2 Neural Network Models for Target-Specific Stance Detection in Tweets

In this section, we first describe two baseline models, the bi-directional Gated Recurrent Unit (biGRU) model, and the model that stacks a Convolutional Neural Network (CNN) structure on the outputs of the biGRU (biGRU-CNN) model. We then show how we extend these two baseline models, by incorporating the target information through token-level and semantic-level attention mechanisms, obtaining the AT-biGRU model and the AS-biGRU-CNN model, respectively.
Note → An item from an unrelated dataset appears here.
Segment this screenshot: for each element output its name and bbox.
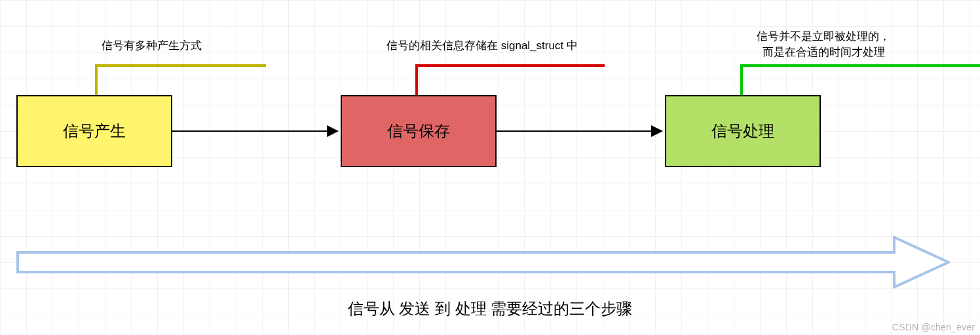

Finally, we demonstrate methods to generate the target embedding, and how to obtain the stance detection result based on the tweet vector representation, as well as other model training details.

2.1 biGRU Model

GRU [3] aims at solving the gradient vanishing or exploding problems, by introducing a gating mechanism. It adaptively captures dependencies in sequences, without introducing extra memory cells. GRU maps an input sequence of length N, \([x_1, x_2, \cdots , x_N]\) into a set of hidden states \([h_1, h_2, \cdots , h_N]\) as follows:

$$\begin{aligned} r_n&= \sigma (W_r x_n + U_r h_{n-1} + b_r)\end{aligned}$$
(1)
$$\begin{aligned} z_n&= \sigma (W_z x_n + U_z h_{n-1} + b_z) \end{aligned}$$
(2)
$$\begin{aligned} \tilde{h_{n}}&= \tanh (W_h x_n + U_h (r_n \odot h_{n-1}) + b_h)\end{aligned}$$
(3)
$$\begin{aligned} h_n&= (1-z_n) \odot h_{n-1} + z_n \odot \tilde{h_{n}}. \end{aligned}$$
(4)

where \(n \in \{1, \dots , N\}\); \(r_n\) is the reset gate and \(z_n\) is the update gate; \(\tilde{h_{n}} \in \mathbb {R}^{d_1}\) represents the “candidate” hidden state generated by the GRU; \(h_n \in \mathbb {R}^{d_1}\) represents the real hidden state generated by the GRU; \(x_n \in \mathbb {R}^{d_0}\) represents the word embedding vector of a token in the tweet; \(W_r\), \(W_z\), \(W_h \in \mathbb {R}^{d_1 \times d_0}\) and \(U_r\), \(U_z\), \(U_h \in \mathbb {R}^{d_1 \times d_1}\) represent the weight matrices; \(b_r\), \(b_z\), \(b_h \in \mathbb {R}^{d_1}\) represent the bias terms; \(\sigma (\cdot )\) represents the sigmoid function; \(\odot \) represents the Hadamard product operation (element-wise multiplication).

To capture the information from both the past and the future sequence, the bi-directional GRU (biGRU), which processes the sequence in both the forward and backward directions, has proven to be successful in various applications [2, 18]. In biGRU, the hidden states generated by processing the sequence in opposite directions are concatenated as the new output: \([\overrightarrow{h_1} \mathbin {\Vert }\overleftarrow{h_1}, \overrightarrow{h_2} \mathbin {\Vert }\overleftarrow{h_2}, \cdots , \overrightarrow{h_N} \mathbin {\Vert }\overleftarrow{h_N}] \), where \(\overrightarrow{h_n} \mathbin {\Vert }\overleftarrow{h_n} \in \mathbb {R}^{2d_1}\), and the arrow represents the direction of the processing.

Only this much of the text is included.